── Records for the task ──

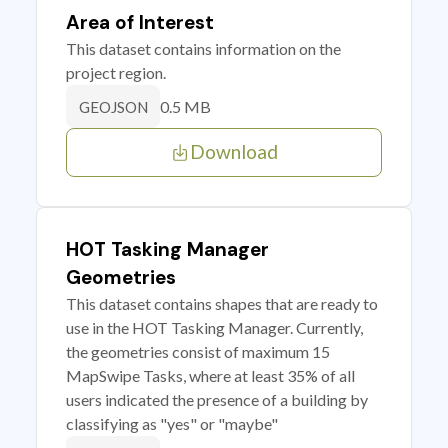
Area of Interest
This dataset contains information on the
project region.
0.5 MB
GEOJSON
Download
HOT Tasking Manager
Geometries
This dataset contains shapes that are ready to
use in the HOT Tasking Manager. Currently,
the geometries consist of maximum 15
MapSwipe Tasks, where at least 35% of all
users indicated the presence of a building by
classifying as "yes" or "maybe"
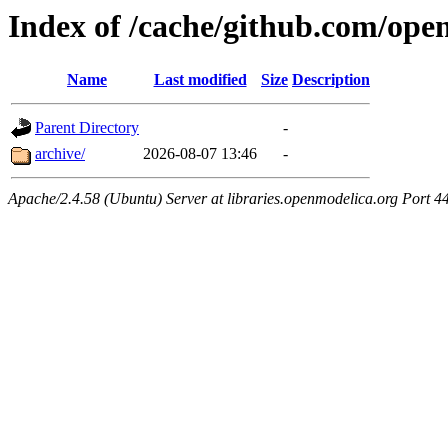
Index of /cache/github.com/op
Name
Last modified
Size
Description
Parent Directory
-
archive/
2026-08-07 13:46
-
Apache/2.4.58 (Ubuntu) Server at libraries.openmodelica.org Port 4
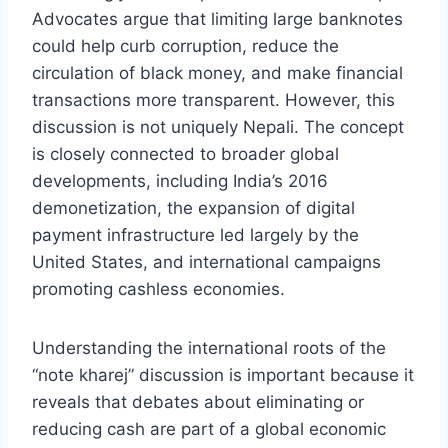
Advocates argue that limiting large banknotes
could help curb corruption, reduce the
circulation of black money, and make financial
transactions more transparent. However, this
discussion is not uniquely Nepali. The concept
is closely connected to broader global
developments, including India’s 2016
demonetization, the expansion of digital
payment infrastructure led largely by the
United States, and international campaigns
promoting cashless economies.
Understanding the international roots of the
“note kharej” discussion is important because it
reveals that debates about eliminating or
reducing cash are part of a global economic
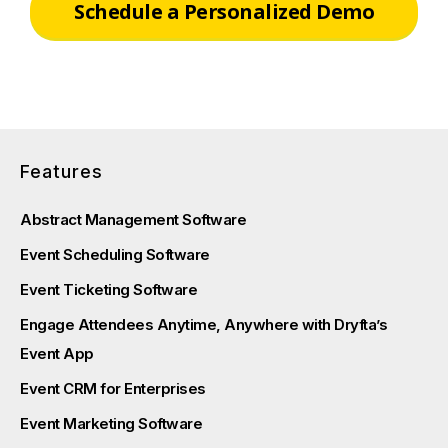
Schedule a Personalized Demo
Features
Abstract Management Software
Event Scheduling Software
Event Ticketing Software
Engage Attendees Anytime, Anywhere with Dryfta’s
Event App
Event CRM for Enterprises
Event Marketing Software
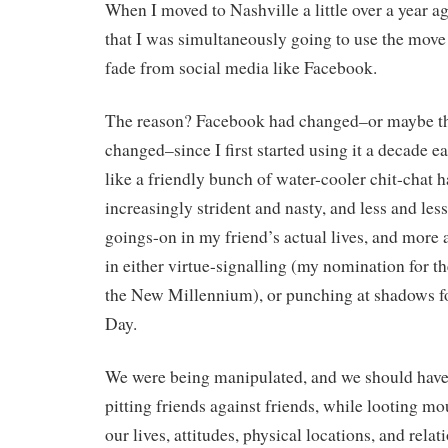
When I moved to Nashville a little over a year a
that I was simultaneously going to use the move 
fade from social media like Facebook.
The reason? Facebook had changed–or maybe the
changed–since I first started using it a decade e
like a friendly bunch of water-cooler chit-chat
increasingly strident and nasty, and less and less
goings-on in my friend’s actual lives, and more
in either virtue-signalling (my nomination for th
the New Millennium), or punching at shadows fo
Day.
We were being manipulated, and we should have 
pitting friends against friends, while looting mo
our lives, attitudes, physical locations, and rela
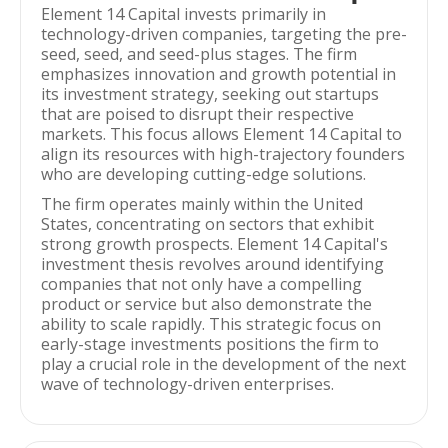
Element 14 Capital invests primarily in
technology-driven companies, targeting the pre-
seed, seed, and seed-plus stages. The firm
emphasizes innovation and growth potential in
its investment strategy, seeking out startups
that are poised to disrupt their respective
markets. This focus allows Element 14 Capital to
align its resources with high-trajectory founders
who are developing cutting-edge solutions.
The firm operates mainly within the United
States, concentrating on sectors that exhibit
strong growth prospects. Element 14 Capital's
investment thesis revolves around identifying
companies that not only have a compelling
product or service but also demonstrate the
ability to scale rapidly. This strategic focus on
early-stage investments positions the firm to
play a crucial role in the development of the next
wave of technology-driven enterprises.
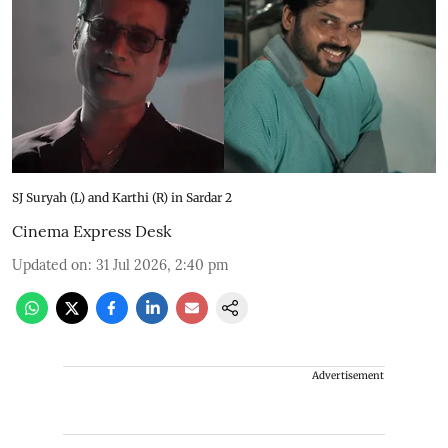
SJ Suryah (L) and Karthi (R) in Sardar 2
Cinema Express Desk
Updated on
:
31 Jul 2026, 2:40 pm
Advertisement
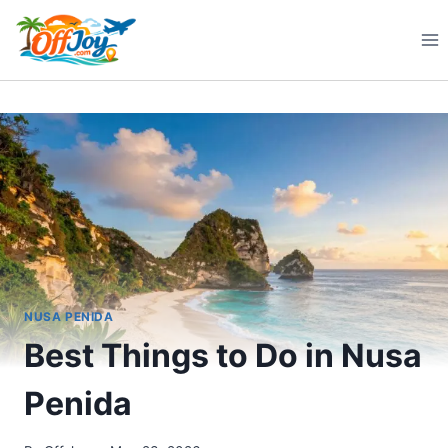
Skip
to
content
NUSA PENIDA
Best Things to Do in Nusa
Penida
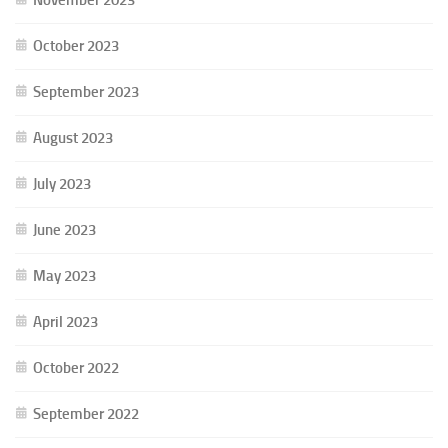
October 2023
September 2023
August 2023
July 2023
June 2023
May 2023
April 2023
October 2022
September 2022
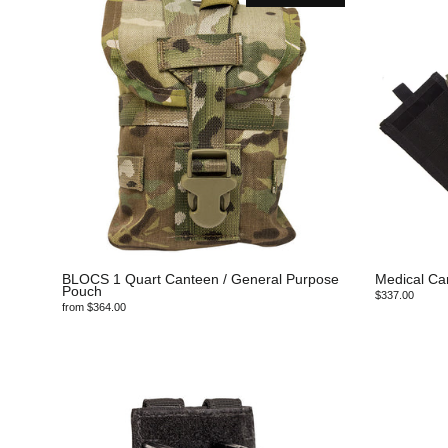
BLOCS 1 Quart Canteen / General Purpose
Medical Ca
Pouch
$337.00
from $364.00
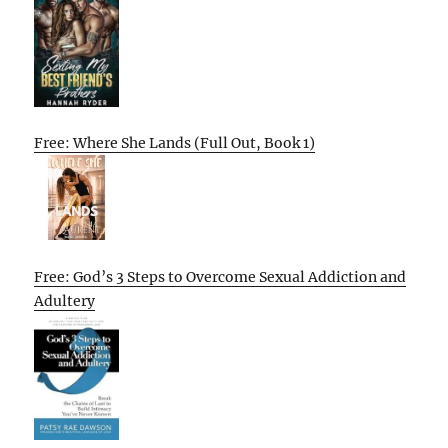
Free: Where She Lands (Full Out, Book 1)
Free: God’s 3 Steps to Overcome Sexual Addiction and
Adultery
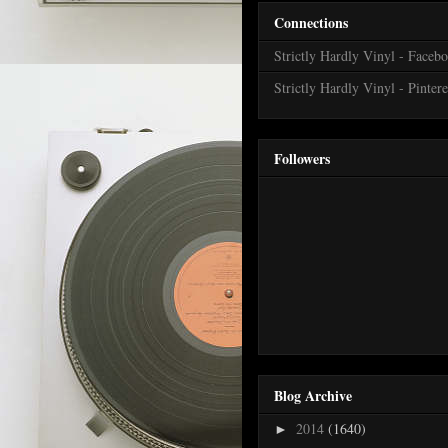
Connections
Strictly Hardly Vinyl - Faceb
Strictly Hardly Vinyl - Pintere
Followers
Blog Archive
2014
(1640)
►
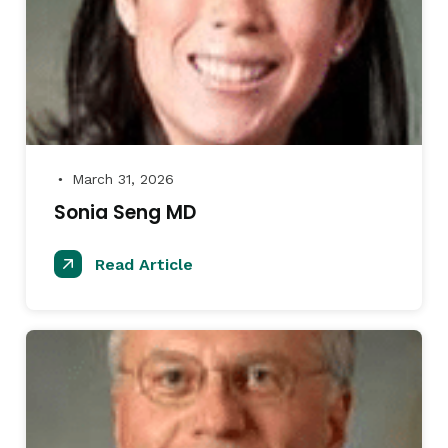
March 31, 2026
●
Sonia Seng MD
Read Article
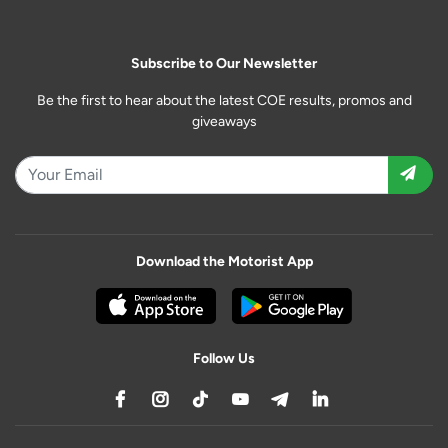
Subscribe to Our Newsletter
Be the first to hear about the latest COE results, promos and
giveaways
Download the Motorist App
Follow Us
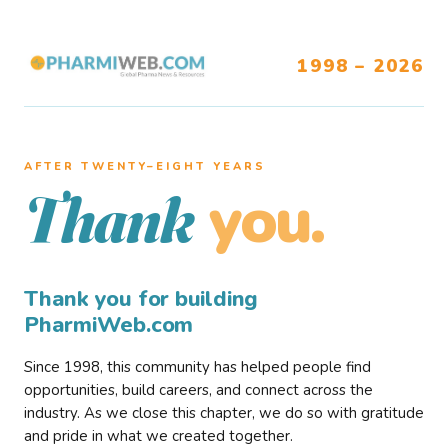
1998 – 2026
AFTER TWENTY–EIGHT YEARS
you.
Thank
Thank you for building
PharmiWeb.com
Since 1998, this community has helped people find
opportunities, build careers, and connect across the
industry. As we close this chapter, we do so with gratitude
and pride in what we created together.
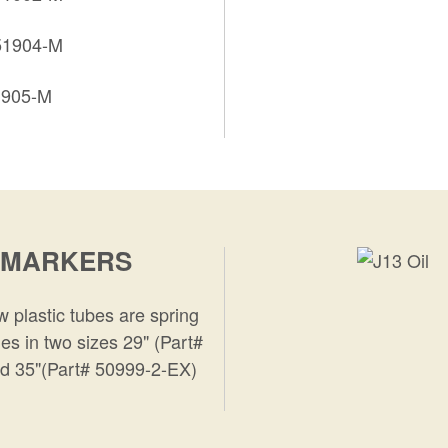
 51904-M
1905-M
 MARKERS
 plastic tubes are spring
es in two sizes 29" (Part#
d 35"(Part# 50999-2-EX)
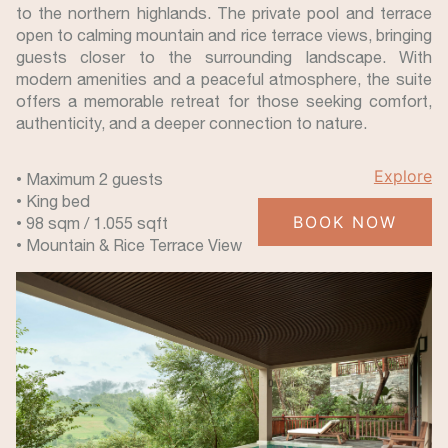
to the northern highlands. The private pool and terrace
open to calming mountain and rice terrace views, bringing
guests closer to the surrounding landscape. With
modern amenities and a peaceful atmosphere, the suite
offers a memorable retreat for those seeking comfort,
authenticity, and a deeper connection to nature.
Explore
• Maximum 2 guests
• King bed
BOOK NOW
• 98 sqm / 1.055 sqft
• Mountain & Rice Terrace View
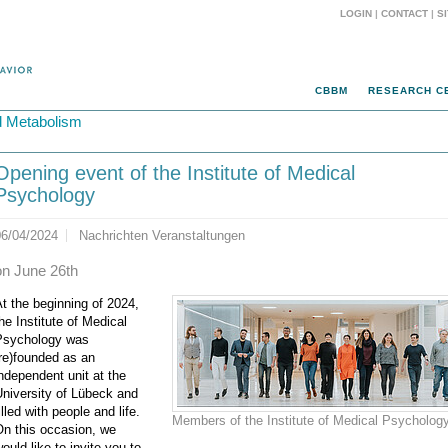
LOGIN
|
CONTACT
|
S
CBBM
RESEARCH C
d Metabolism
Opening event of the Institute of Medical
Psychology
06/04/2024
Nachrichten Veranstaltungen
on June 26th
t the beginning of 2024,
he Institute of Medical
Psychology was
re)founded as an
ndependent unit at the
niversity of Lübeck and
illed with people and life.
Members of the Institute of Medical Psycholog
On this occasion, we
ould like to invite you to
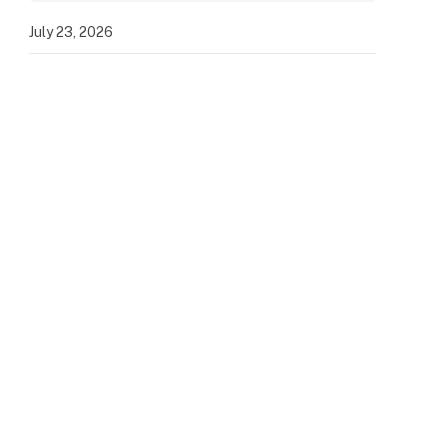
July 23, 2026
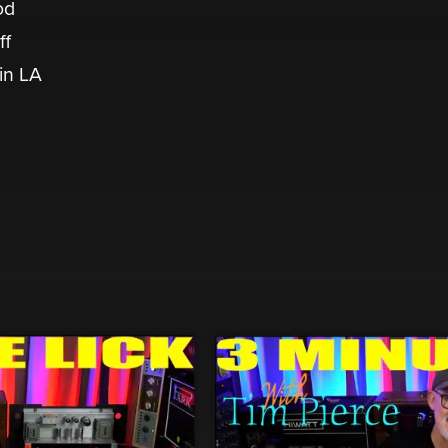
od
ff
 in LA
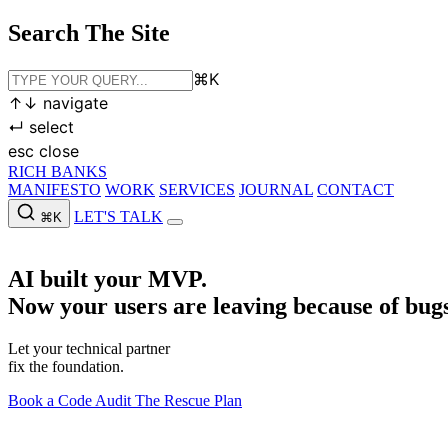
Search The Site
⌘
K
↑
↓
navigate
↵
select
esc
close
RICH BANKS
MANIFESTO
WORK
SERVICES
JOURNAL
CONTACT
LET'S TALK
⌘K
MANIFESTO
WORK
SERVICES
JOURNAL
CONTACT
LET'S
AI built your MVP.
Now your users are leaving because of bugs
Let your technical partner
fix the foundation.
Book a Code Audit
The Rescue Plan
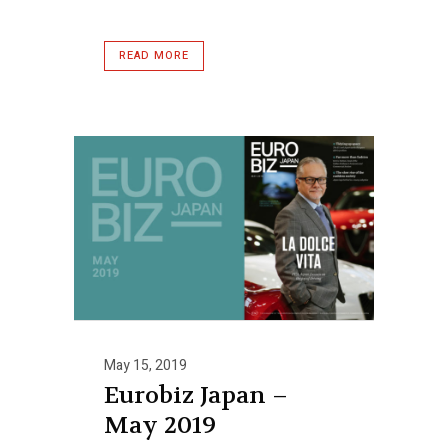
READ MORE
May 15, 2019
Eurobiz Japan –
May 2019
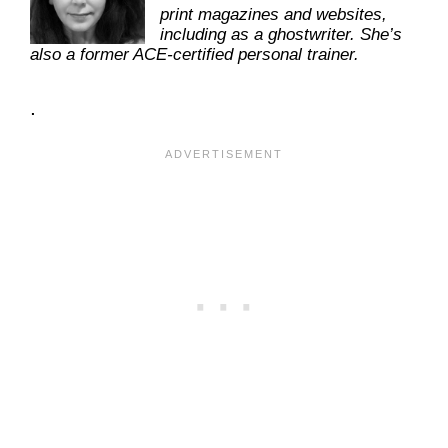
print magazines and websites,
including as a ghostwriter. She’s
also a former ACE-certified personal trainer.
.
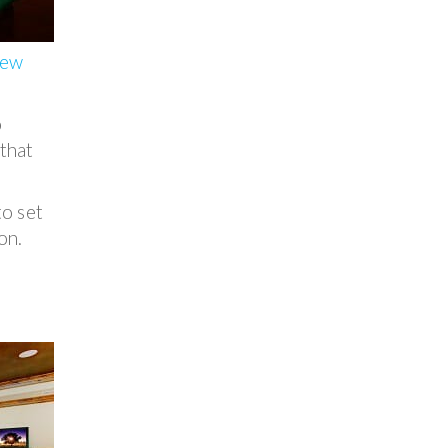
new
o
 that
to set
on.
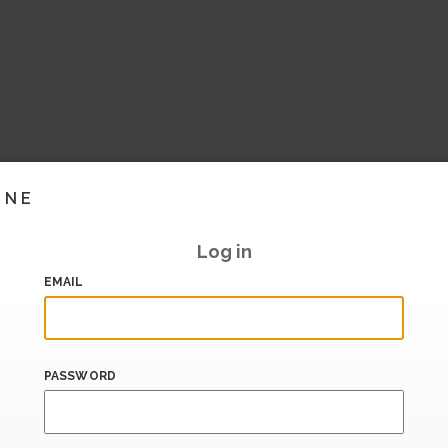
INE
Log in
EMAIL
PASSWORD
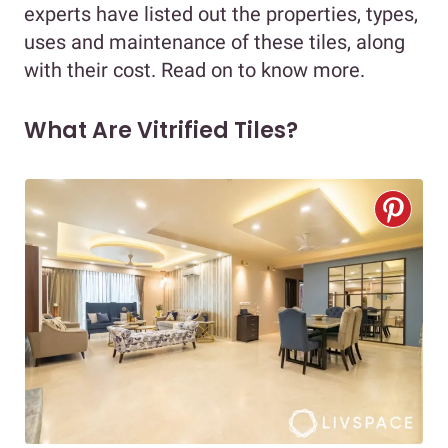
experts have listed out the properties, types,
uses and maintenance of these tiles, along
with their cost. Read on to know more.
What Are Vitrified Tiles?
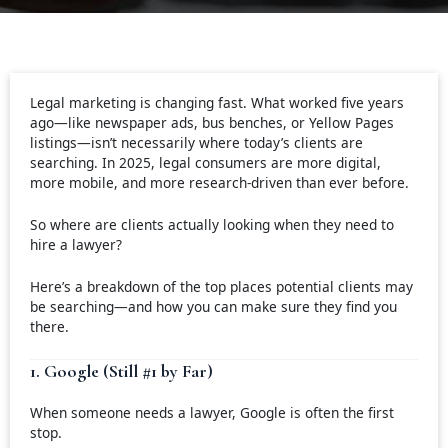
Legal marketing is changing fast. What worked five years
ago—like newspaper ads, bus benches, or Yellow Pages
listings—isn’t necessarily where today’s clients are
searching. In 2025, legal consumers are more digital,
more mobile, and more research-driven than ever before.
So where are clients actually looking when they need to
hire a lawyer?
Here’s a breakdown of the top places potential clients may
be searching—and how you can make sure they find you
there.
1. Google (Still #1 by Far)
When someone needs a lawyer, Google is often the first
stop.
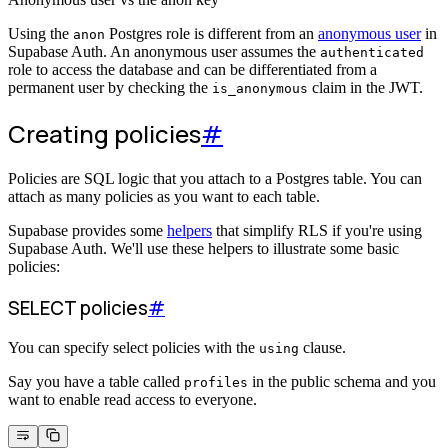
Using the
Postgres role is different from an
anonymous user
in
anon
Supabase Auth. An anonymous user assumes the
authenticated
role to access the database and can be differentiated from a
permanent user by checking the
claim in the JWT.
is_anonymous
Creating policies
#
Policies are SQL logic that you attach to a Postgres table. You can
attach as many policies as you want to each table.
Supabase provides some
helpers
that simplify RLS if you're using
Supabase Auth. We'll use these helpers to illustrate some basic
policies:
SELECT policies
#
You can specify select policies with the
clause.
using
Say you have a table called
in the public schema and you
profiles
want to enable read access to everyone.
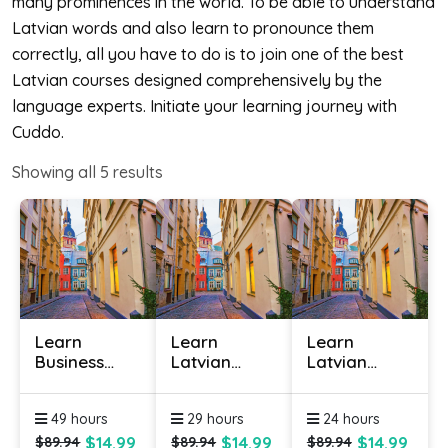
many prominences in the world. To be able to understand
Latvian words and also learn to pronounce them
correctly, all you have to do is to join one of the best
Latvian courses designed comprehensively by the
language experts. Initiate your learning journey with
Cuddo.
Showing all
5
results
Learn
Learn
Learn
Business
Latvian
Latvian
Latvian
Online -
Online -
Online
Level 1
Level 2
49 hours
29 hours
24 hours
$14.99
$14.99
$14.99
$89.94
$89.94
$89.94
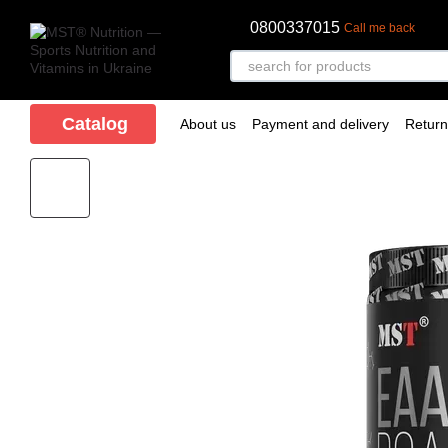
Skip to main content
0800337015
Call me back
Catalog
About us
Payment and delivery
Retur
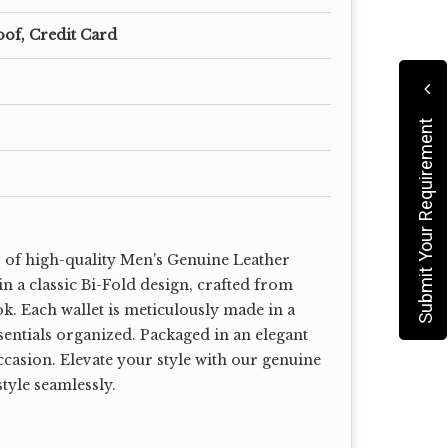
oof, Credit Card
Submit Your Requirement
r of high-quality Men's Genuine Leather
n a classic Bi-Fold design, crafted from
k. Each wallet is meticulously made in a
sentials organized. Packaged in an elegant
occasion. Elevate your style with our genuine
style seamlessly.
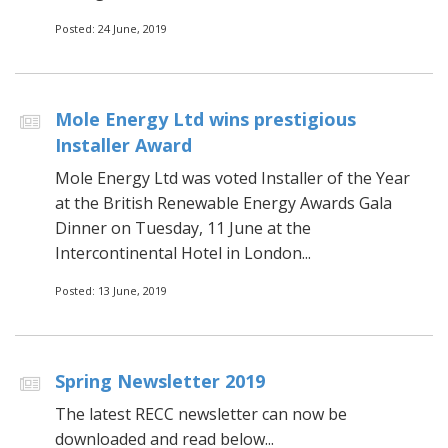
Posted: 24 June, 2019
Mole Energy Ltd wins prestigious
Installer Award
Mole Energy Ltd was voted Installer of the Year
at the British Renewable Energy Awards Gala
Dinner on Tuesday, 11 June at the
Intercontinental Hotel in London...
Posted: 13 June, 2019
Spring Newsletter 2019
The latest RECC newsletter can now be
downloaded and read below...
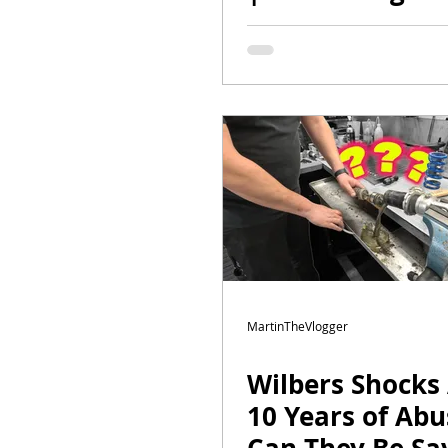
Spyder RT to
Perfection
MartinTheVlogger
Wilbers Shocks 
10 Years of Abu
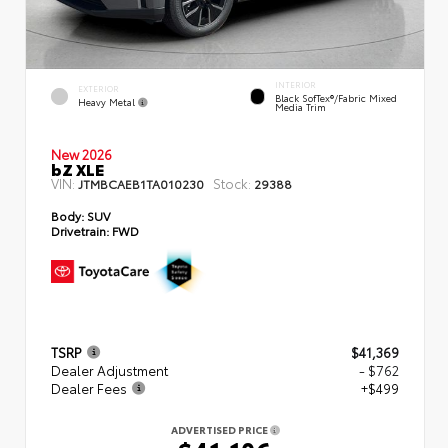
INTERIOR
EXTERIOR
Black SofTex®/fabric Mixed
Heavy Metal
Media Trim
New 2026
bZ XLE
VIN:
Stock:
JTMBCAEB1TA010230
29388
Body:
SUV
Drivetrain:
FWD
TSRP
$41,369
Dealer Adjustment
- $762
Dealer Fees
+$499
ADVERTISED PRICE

───

> _Work required_
Please say how many lines in the records above contain the string "growth", giving no other words.

> _Exercise response_
2